Le costruzioni e la manifattura sono gli ambiti in cui la domanda di lavoro attesa per i prossimi mesi appare più robusta, nel primo il 57,5% del campione è propenso ad assumere e nel secondo il 51,9%. Altri settori in cui la domanda risulta elevata sono quelli dei trasporti/ logistica e delle autoriparazioni con rispettivamente il 61,9% e il 60,5% del campione propenso ad assumere. Le imprese tendono a privilegiare nuovi rapporti di lavoro stabili: il 65,9% dei lavoratori in entrata verrebbe infatti assunto con contratti a tempo determinato o forme contrattuali a esso assimilabili. Tuttavia, la domanda di lavoro delle imprese viene limitata dalla difficoltà di reperire manodopera e della inadeguatezza delle competenze professionali dei lavoratori. Il 33,3% del campione di imprese dichiara di non essere riuscita a trovare un candidato idoneo al profilo richiesto e il restante 47,7% evidenzia che i candidati selezionati non dispongono delle competenze richieste per lavorare immediatamente in azienda a pieno regime. Fra le figure professionali più richieste dalle imprese artigiane, micro e piccole si evidenziano il capo cantiere e il manovale/muratore nel settore edile, il meccatronico e il carrozziere nel settore delle autoriparazioni e gli installatori e manutentori nel settore dell’installazione e manutenzione impianti. Un sistema nel quale l’incontro fra domanda e offerta di lavoro vede uno scarso utilizzo dei canali pubblici ufficiali, come a esempio i centri per l’impiego, utilizzato sol dal 6,8% delle imprese intervistate e un apporto ancora troppo limitato rappresentato dalle scuole, dagli Istituti tecnici e dall’Università.

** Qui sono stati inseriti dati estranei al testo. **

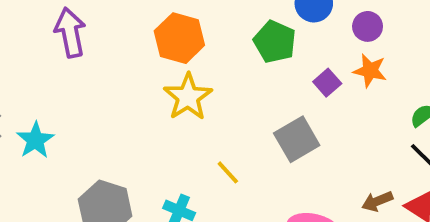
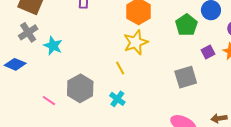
cyan star: (35, 140) -> (53, 46), turned -30
yellow line: (228, 172) -> (120, 68), moved

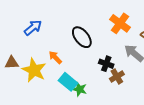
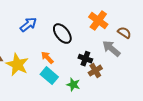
blue arrow: (33, 28) -> (28, 25), moved
orange arrow: (55, 57) -> (47, 58), moved
green star: (80, 89) -> (73, 85), moved

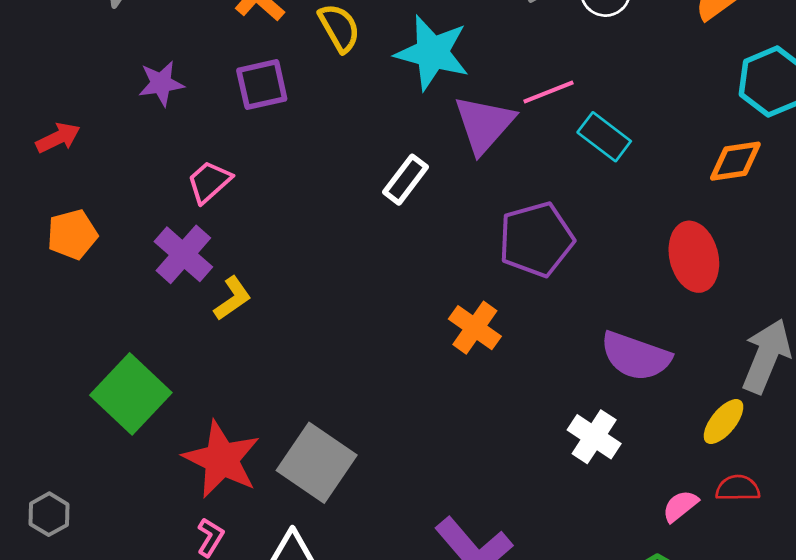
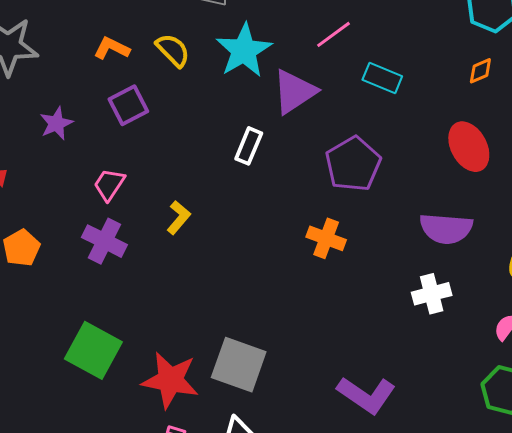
cyan star: (432, 53) -> (244, 50), turned -30
pink line: (548, 92) -> (333, 34), moved
purple triangle: (484, 124) -> (294, 92), turned 30
orange diamond: (735, 161) -> (480, 71), size x0.7
yellow L-shape: (232, 298) -> (179, 218), moved
white cross: (594, 437) -> (432, 294), turned -33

Questi risultati evidenziano alcuni dubbi sull’efficienza degli strumenti pubblici di orientamento al lavoro e sull’adeguatezza dell’offerta di formazione rispetto alle esigenze delle imprese.
Per rispondere a queste difficoltà CNA Ravenna ha implementato in questi anni un progetto (CNA@ school) di confronto e collaborazione con gli Istituti scolastici per cercare di colmare questo mismatch evidente anche sul nostro territorio.